[Stored data entries]
----------

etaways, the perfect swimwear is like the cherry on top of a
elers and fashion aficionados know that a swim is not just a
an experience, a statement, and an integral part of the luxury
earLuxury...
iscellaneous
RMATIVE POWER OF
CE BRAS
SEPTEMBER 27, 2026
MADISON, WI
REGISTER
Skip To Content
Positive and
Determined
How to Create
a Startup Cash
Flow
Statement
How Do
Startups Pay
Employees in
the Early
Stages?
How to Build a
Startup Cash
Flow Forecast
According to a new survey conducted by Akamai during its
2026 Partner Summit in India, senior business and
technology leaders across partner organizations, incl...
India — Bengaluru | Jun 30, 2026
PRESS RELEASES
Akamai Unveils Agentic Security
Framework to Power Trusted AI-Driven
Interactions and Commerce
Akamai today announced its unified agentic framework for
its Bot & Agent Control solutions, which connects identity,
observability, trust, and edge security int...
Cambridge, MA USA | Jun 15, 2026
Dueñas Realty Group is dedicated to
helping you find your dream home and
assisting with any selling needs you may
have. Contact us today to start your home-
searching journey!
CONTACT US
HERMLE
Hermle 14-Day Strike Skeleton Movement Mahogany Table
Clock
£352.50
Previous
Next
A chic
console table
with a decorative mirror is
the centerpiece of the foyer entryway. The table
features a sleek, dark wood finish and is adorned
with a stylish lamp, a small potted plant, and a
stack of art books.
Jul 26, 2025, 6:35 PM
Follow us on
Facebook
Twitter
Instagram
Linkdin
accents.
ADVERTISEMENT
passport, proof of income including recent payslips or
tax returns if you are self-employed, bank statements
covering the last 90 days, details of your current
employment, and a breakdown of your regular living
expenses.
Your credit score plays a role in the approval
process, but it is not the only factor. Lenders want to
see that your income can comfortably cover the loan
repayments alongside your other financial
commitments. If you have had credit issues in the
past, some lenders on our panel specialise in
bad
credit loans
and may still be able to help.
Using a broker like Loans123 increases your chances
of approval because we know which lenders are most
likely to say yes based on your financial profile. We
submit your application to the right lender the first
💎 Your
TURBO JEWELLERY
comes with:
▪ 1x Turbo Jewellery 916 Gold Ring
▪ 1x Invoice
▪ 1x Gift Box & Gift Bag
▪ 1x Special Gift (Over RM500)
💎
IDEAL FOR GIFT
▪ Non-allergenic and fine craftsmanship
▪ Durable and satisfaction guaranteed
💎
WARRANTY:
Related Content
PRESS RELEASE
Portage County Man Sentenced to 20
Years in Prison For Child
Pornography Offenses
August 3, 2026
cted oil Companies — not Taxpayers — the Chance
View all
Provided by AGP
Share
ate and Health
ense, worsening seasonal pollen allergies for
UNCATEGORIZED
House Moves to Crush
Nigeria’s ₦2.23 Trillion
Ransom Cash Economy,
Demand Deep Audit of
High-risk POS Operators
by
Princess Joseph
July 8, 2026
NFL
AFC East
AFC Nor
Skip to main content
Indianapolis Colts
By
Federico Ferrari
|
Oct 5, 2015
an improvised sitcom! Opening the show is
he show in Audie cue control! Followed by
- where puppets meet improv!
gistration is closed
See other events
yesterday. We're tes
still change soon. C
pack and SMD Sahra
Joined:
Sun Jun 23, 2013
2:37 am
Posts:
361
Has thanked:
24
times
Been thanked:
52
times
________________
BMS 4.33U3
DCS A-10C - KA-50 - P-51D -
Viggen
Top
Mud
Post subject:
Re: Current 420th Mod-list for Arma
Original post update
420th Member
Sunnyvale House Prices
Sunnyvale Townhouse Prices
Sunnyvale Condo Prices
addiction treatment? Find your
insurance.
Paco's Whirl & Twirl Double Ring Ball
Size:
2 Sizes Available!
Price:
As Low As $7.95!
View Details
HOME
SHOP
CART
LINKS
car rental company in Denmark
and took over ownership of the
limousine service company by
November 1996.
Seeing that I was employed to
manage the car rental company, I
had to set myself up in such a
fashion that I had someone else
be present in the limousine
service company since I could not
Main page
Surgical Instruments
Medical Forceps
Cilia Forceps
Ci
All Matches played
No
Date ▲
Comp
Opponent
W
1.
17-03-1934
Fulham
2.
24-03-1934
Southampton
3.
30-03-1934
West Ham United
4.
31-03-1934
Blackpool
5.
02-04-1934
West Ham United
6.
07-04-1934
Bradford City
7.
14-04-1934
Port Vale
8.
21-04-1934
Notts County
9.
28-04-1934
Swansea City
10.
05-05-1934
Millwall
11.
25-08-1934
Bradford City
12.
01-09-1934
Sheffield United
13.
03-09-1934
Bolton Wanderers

----------

→ **PROBLEM REQUIREMENTS**
Nothing in the records should differ from the original when you retype them.

→ **SOLUTION**
etaways, the perfect swimwear is like the cherry on top of a
elers and fashion aficionados know that a swim is not just a
an experience, a statement, and an integral part of the luxury
earLuxury...
iscellaneous
RMATIVE POWER OF
CE BRAS
SEPTEMBER 27, 2026
MADISON, WI
REGISTER
Skip To Content
Positive and
Determined
How to Create
a Startup Cash
Flow
Statement
How Do
Startups Pay
Employees in
the Early
Stages?
How to Build a
Startup Cash
Flow Forecast
According to a new survey conducted by Akamai during its
2026 Partner Summit in India, senior business and
technology leaders across partner organizations, incl...
India — Bengaluru | Jun 30, 2026
PRESS RELEASES
Akamai Unveils Agentic Security
Framework to Power Trusted AI-Driven
Interactions and Commerce
Akamai today announced its unified agentic framework for
its Bot & Agent Control solutions, which connects identity,
observability, trust, and edge security int...
Cambridge, MA USA | Jun 15, 2026
Dueñas Realty Group is dedicated to
helping you find your dream home and
assisting with any selling needs you may
have. Contact us today to start your home-
searching journey!
CONTACT US
HERMLE
Hermle 14-Day Strike Skeleton Movement Mahogany Table
Clock
£352.50
Previous
Next
A chic
console table
with a decorative mirror is
the centerpiece of the foyer entryway. The table
features a sleek, dark wood finish and is adorned
with a stylish lamp, a small potted plant, and a
stack of art books.
Jul 26, 2025, 6:35 PM
Follow us on
Facebook
Twitter
Instagram
Linkdin
accents.
ADVERTISEMENT
passport, proof of income including recent payslips or
tax returns if you are self-employed, bank statements
covering the last 90 days, details of your current
employment, and a breakdown of your regular living
expenses.
Your credit score plays a role in the approval
process, but it is not the only factor. Lenders want to
see that your income can comfortably cover the loan
repayments alongside your other financial
commitments. If you have had credit issues in the
past, some lenders on our panel specialise in
bad
credit loans
and may still be able to help.
Using a broker like Loans123 increases your chances
of approval because we know which lenders are most
likely to say yes based on your financial profile. We
submit your application to the right lender the first
💎 Your
TURBO JEWELLERY
comes with:
▪ 1x Turbo Jewellery 916 Gold Ring
▪ 1x Invoice
▪ 1x Gift Box & Gift Bag
▪ 1x Special Gift (Over RM500)
💎
IDEAL FOR GIFT
▪ Non-allergenic and fine craftsmanship
▪ Durable and satisfaction guaranteed
💎
WARRANTY:
Related Content
PRESS RELEASE
Portage County Man Sentenced to 20
Years in Prison For Child
Pornography Offenses
August 3, 2026
cted oil Companies — not Taxpayers — the Chance
View all
Provided by AGP
Share
ate and Health
ense, worsening seasonal pollen allergies for
UNCATEGORIZED
House Moves to Crush
Nigeria’s ₦2.23 Trillion
Ransom Cash Economy,
Demand Deep Audit of
High-risk POS Operators
by
Princess Joseph
July 8, 2026
NFL
AFC East
AFC Nor
Skip to main content
Indianapolis Colts
By
Federico Ferrari
|
Oct 5, 2015
an improvised sitcom! Opening the show is
he show in Audie cue control! Followed by
- where puppets meet improv!
gistration is closed
See other events
yesterday. We're tes
still change soon. C
pack and SMD Sahra
Joined:
Sun Jun 23, 2013
2:37 am
Posts:
361
Has thanked:
24
times
Been thanked:
52
times
________________
BMS 4.33U3
DCS A-10C - KA-50 - P-51D -
Viggen
Top
Mud
Post subject:
Re: Current 420th Mod-list for Arma
Original post update
420th Member
Sunnyvale House Prices
Sunnyvale Townhouse Prices
Sunnyvale Condo Prices
addiction treatment? Find your
insurance.
Paco's Whirl & Twirl Double Ring Ball
Size:
2 Sizes Available!
Price:
As Low As $7.95!
View Details
HOME
SHOP
CART
LINKS
car rental company in Denmark
and took over ownership of the
limousine service company by
November 1996.
Seeing that I was employed to
manage the car rental company, I
had to set myself up in such a
fashion that I had someone else
be present in the limousine
service company since I could not
Main page
Surgical Instruments
Medical Forceps
Cilia Forceps
Ci
All Matches played
No
Date ▲
Comp
Opponent
W
1.
17-03-1934
Fulham
2.
24-03-1934
Southampton
3.
30-03-1934
West Ham United
4.
31-03-1934
Blackpool
5.
02-04-1934
West Ham United
6.
07-04-1934
Bradford City
7.
14-04-1934
Port Vale
8.
21-04-1934
Notts County
9.
28-04-1934
Swansea City
10.
05-05-1934
Millwall
11.
25-08-1934
Bradford City
12.
01-09-1934
Sheffield United
13.
03-09-1934
Bolton Wanderers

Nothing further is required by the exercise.